DocumentDB Micro Benchmarks

A sophisticated performance testing framework specifically designed for document databases. This framework provides a flexible, extensible system for generating realistic test data, simulating complex workloads, and measuring database performance across different scenarios.

Features

Multi-process coordination - Shared memory coordination for parallel test execution
Weighted document generation - Create diverse document shapes with configurable distributions
Configurable workloads - Define and weight different database operations
Phase-based execution - Structured test phases (PRE_LOAD, DATA_LOAD, POST_LOAD, WORKLOAD)
Thread-safe operations - Atomic counters and semaphore-based synchronization
Decorator-based API - Simple, declarative test definition

Installation

Prerequisites

Python 3.9 or higher
DocumentDB or MongoDB-compatible instance (local or remote)

Setup

Clone the repository:

git clone https://github.com/aws/documentdb-micro-benchmarks.git
cd documentdb-micro-benchmarks

Install dependencies:

pip install -r requirements.txt

Quick Start

Here's a simple example to get you started:

import sys, os
sys.path.insert(0, os.path.join(os.path.dirname(__file__), 'src'))

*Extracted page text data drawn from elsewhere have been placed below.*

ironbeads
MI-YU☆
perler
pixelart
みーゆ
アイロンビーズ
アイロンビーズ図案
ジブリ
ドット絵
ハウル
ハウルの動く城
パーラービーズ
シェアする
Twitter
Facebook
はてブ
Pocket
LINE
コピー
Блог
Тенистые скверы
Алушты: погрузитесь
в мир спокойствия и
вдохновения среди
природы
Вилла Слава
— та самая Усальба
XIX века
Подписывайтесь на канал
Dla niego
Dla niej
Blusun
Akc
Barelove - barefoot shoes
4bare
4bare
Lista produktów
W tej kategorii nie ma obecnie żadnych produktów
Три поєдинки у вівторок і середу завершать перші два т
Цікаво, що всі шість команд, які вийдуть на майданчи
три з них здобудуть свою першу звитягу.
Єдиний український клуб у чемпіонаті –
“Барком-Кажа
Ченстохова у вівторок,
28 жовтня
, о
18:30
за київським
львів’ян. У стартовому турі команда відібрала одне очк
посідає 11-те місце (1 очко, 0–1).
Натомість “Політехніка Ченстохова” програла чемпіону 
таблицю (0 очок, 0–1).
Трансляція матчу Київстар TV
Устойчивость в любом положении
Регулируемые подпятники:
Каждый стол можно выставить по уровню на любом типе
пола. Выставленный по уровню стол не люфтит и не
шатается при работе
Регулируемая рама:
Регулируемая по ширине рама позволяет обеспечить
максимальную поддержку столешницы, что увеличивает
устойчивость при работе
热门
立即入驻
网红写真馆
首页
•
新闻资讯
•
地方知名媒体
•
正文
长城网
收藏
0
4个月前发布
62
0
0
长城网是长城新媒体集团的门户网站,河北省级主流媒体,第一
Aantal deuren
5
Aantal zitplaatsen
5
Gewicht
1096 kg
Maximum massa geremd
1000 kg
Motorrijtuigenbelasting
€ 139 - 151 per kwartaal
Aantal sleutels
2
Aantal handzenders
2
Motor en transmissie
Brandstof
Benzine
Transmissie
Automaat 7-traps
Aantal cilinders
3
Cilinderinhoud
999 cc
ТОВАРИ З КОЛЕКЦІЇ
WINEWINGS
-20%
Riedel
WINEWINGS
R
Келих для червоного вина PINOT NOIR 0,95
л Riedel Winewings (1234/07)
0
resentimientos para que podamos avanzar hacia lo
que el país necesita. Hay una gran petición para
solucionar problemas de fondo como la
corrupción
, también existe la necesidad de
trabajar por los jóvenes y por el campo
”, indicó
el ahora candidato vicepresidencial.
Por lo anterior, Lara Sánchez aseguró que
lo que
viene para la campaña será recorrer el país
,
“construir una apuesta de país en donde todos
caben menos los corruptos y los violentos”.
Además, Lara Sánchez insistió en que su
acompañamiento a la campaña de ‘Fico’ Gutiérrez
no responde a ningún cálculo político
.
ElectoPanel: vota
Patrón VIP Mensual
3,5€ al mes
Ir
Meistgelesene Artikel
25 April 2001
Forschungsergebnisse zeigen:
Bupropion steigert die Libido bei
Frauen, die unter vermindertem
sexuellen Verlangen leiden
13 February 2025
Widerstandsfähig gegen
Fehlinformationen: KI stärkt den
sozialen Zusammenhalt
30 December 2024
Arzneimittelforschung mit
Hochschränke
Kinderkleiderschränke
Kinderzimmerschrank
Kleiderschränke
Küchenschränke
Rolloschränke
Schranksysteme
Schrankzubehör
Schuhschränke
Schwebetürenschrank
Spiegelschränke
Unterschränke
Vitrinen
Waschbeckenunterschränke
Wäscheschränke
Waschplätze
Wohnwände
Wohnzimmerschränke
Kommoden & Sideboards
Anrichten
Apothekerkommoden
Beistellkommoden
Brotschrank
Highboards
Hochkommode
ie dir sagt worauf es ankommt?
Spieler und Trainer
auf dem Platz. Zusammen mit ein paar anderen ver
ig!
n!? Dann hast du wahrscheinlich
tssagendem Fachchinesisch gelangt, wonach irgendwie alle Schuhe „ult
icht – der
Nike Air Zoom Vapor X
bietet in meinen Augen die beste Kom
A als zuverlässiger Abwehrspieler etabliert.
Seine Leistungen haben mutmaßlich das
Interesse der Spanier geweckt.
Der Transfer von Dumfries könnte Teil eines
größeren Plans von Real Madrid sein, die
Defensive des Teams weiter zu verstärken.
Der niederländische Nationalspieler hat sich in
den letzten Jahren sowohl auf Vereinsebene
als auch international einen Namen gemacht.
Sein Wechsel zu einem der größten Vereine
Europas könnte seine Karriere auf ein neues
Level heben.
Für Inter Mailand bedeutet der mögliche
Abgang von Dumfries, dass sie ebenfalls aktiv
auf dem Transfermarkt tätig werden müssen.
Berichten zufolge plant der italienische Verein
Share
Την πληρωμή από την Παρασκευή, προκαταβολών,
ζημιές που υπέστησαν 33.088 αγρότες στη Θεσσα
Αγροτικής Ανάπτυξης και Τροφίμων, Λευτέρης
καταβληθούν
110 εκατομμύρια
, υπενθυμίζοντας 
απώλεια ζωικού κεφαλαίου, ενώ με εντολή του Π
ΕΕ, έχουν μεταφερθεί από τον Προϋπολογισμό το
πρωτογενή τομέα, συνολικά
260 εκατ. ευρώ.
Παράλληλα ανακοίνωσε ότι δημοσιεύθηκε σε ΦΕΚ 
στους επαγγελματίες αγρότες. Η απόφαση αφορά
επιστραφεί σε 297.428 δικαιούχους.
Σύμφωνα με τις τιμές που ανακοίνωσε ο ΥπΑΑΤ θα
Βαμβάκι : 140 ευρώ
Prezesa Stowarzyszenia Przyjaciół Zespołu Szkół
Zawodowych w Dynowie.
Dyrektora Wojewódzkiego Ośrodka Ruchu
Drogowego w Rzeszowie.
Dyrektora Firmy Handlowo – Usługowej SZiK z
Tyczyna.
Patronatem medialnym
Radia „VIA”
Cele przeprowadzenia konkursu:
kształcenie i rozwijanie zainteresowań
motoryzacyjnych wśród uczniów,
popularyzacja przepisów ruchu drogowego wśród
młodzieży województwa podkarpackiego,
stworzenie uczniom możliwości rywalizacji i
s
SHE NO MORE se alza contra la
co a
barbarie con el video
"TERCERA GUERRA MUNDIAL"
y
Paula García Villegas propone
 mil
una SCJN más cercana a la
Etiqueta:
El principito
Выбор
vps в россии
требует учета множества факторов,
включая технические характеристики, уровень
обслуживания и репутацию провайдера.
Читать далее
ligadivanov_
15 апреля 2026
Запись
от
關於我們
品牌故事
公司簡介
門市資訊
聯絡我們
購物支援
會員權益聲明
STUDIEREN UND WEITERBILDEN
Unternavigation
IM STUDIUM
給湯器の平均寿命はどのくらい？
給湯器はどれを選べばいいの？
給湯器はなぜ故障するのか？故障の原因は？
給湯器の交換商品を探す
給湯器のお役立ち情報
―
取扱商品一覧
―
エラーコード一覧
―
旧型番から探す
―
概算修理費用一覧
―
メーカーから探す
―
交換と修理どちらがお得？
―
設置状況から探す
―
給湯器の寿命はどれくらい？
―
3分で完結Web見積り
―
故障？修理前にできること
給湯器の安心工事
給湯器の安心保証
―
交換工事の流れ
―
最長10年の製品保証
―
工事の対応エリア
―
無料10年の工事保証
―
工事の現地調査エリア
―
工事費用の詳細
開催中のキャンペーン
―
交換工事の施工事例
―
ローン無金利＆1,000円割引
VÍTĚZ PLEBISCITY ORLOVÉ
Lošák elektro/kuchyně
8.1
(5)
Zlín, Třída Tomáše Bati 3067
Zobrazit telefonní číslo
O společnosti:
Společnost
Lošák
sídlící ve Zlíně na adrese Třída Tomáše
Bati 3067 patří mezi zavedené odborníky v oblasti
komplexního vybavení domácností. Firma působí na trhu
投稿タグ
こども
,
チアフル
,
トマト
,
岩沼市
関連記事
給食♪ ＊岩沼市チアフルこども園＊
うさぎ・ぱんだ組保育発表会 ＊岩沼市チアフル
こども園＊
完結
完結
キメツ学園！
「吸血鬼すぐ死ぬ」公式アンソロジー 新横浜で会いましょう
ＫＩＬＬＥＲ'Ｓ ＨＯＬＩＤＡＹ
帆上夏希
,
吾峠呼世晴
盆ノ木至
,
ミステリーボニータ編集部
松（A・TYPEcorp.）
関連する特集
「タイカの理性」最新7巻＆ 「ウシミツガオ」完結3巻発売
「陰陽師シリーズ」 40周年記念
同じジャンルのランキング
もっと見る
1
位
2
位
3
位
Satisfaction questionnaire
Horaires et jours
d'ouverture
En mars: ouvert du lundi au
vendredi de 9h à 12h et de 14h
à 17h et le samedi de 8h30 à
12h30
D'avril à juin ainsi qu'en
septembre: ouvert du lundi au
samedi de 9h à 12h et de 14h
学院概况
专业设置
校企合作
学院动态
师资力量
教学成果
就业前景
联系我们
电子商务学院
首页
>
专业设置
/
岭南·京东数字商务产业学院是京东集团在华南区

from perf_test_user import PerfTestUser, document_shape, workload, pre_load, post_load
from value_range import IntegerRange, InsertionOrder


class MyPerformanceTest(PerfTestUser):
    abstract = False

    def __init__(self, *args, **kwargs):
        super().__init__(*args, **kwargs)
        self.price = IntegerRange(0, 10000, frequency=100, insertion_order=InsertionOrder.RANDOM)

    @pre_load
    def setup_indexes(self):
        """Create indexes before loading data"""
        self.collection.create_index([("category", 1)])
        self.collection.create_index([("price", 1)])

    @document_shape(weight=70, max_count=7000)
    def generate_simple_product(self, ctx):
        """Generate a simple product document (70% of documents)"""
        return {
            "name": f"Product {ctx.document_number}",
            "category": "electronics",
            "price": self.price
        }

    @document_shape(weight=30, max_count=3000)
    def generate_detailed_product(self, ctx):
        """Generate a detailed product document (30% of documents)"""
        return {
            "name": f"Premium Product {ctx.document_number}",
            "category": "premium",
            "price": self.price,
            "specs": {
                "brand": "TechCorp",
                "warranty": "2 years"
            }
        }

    @workload(weight=60, name="read_product")
    def read_products(self):
        """Read operation (60% of workload)"""
        self.collection.find_one({"category": "electronics"})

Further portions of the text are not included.